▸ **Work item**
Copy every line below where the string "Daddy" is found.

▸ **The data**
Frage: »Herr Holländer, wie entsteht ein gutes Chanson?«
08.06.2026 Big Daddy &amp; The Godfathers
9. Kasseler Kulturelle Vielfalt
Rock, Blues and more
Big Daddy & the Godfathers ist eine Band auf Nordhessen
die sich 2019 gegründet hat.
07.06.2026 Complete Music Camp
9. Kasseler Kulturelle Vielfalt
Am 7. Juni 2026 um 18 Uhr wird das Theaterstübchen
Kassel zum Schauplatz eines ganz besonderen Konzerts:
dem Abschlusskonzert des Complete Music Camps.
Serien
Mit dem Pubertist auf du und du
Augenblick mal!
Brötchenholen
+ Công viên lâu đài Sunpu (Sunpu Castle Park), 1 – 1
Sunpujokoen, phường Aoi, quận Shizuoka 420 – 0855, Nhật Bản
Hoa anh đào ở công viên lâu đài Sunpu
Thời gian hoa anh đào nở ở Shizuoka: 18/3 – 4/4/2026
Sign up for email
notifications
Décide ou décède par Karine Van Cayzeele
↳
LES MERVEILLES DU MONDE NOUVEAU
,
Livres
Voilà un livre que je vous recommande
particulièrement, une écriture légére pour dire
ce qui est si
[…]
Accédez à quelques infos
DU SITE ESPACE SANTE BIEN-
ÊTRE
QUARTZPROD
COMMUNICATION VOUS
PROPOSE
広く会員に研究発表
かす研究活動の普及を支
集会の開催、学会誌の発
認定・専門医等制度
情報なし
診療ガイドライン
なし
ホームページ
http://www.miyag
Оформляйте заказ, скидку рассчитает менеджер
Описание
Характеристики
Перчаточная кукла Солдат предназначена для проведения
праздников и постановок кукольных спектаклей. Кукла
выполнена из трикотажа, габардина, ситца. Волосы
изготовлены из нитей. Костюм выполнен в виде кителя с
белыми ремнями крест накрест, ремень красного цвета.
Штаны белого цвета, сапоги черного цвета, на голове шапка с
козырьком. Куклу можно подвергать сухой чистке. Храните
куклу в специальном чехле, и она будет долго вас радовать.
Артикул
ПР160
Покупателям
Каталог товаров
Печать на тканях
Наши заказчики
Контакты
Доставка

▸ **Solution for this task**
08.06.2026 Big Daddy &amp; The Godfathers
Big Daddy & the Godfathers ist eine Band auf Nordhessen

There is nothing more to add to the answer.